Alrededor de la conformación del seleccionado Sub 20, tanto del que anoche debutó en el Sudamericano de Paraguay como del que lo haría en el Mundial de Canadá si obtiene la clasificación, sobrevuela más de un lamento. Algunos son legítimos, valederos, y otros son mucho menos justificados y revelan cortedad de miras.

Al técnico Hugo Tocalli le asiste el derecho de quejarse y enjuiciar a la dirigencia por la negativa de Vélez a cederle los jugadores Mauro Zárate y Damián Escudero.

A caballo de estas dos importantes ausencias, algunas voces agoreras se refieren a la imposibilidad que tendrá la Argentina de contar con Lionel Messi y Sergio Agüero en el Mundial juvenil. Aquí se impone aplicar un criterio diferente al de los casos Zárate y Escudero. La perspectiva debe ser amplia.

Si bien Messi y Agüero aún tienen edad para participar en un Mundial Sub 20, ambos ya fueron protagonistas importantes -sobre todo el delantero de Barcelona- en la obtención del título de la categoría en Holanda 2005. Es una etapa de sus carreras superada con éxito y reconocimiento. Ambos ya son titulares en dos de los tres equipos más importantes de la Liga de España, competencia que reúne la mayor cantidad de figuras del planeta.

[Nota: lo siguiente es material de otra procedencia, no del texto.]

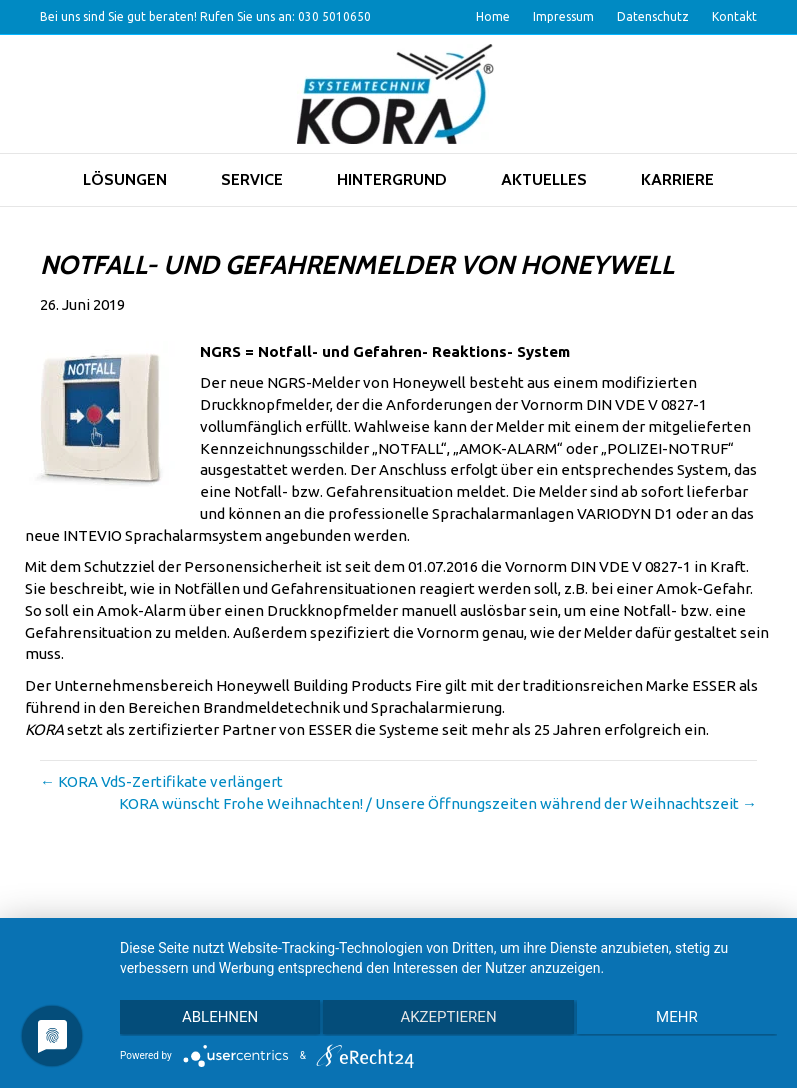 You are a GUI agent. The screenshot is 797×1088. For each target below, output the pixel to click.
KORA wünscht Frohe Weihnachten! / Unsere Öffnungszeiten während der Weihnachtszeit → (438, 803)
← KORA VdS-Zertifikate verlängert (161, 781)
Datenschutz (653, 16)
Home (493, 16)
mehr (679, 1019)
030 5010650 (334, 16)
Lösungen (125, 179)
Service (252, 179)
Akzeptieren (448, 1019)
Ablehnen (218, 1019)
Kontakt (734, 16)
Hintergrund (392, 179)
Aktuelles (544, 179)
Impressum (563, 16)
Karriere (677, 179) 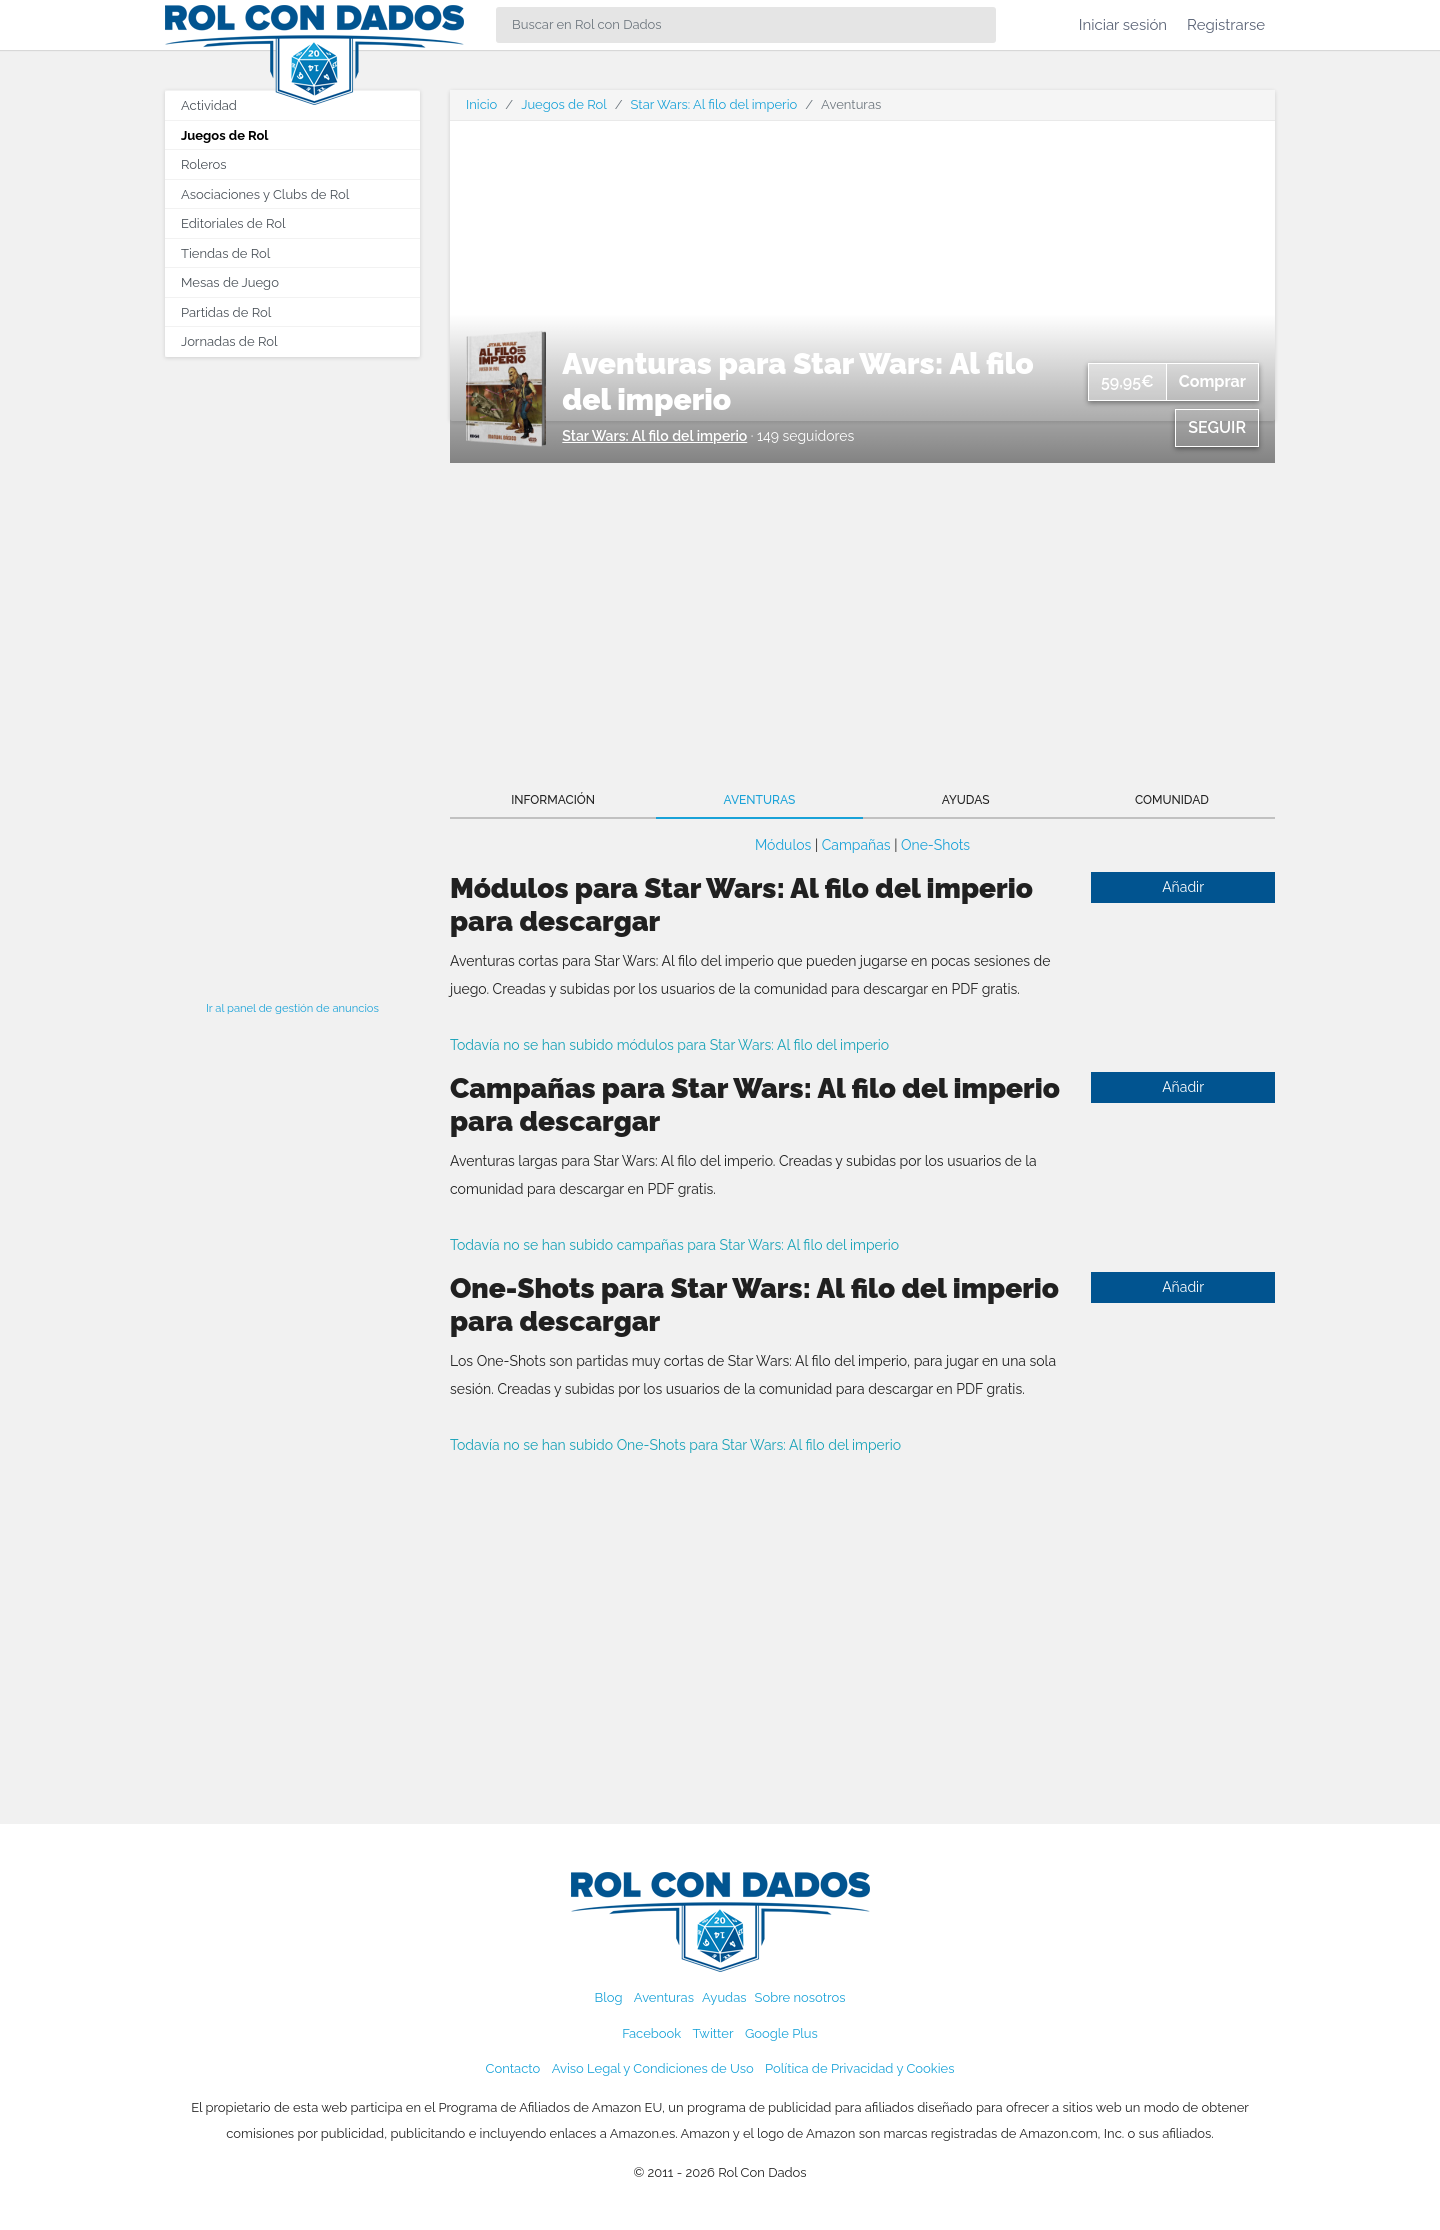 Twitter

La evolución y el progreso de Messi y Agüero pasan por seguir enfrentando a defensores como Cannavaro, Rafael Márquez, Roberto Ayala, Javi Navarro, Andrade o Gabriel Milito. Y no por volver a medir sus notables condiciones con jóvenes inexpertos. Sería lo mismo que a alguien que está cursando un posgrado le hagan rendir nuevamente materias de la carrera que egresó. ¿Qué les puede aportar a Messi y Agüero jugar un segundo Mundial Sub 20? Nada, ni en términos futbolísticos ni de motivación. Es cierto que hay un par de antecedentes. Esteban Cambiasso, tras ser campeón en Malasia 97, estuvo en Nigeria 99. Y Neri Cardozo, presente en Emiratos Arabes 03, conquistó el título en Holanda 05.

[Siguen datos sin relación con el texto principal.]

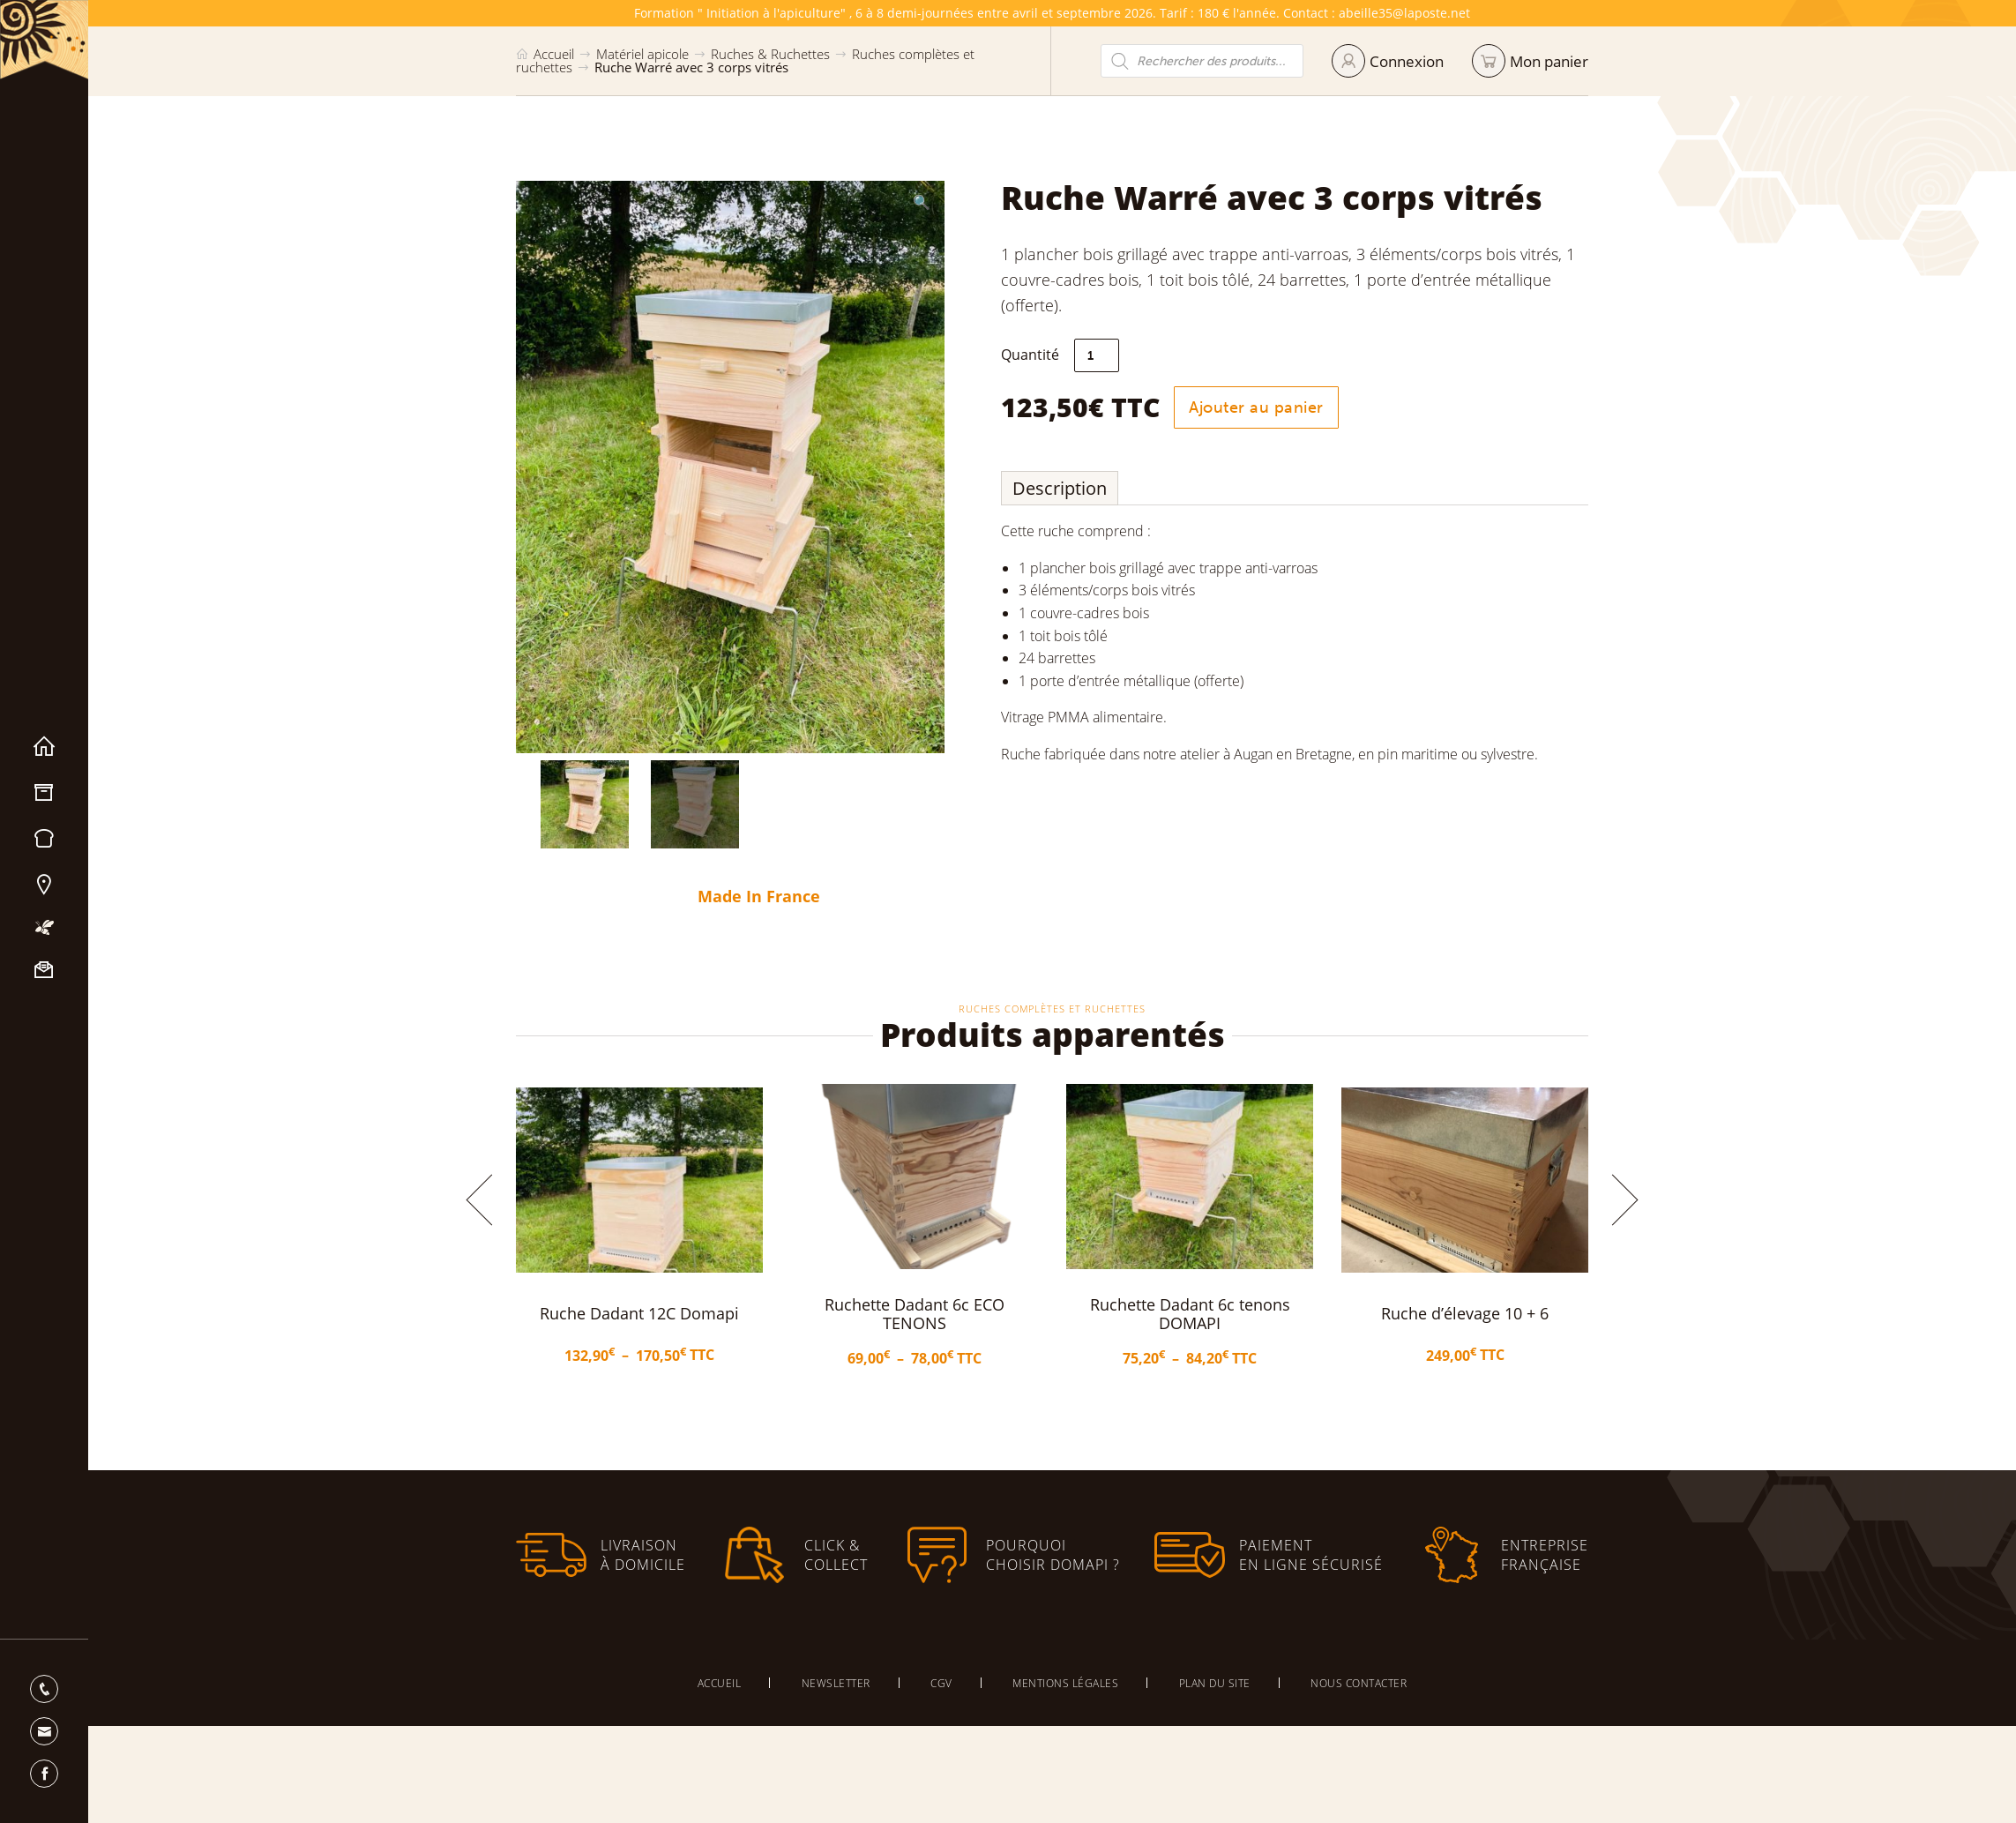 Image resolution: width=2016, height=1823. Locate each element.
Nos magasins (44, 884)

Más allá de las trabas que pondrán los clubes para cederlos, la conducción de los seleccionados juveniles ni debería plantearse las convocatorias de Messi y Agüero. Si lo hace, quedaría expuesto un afán meramente resultadista, la obsesión por ganar, y se desvirtuaría la esencia de las categorías menores, que es la de promover jugadores, completar la etapa formativa de quienes empiezan a conocer las obligaciones profesionales. Además, el Mundial de Canadá coincidirá con la Copa América de Venezuela, una exigencia más acorde con la capacidad de dos adolescentes que futbolísticamente son palabra mayor.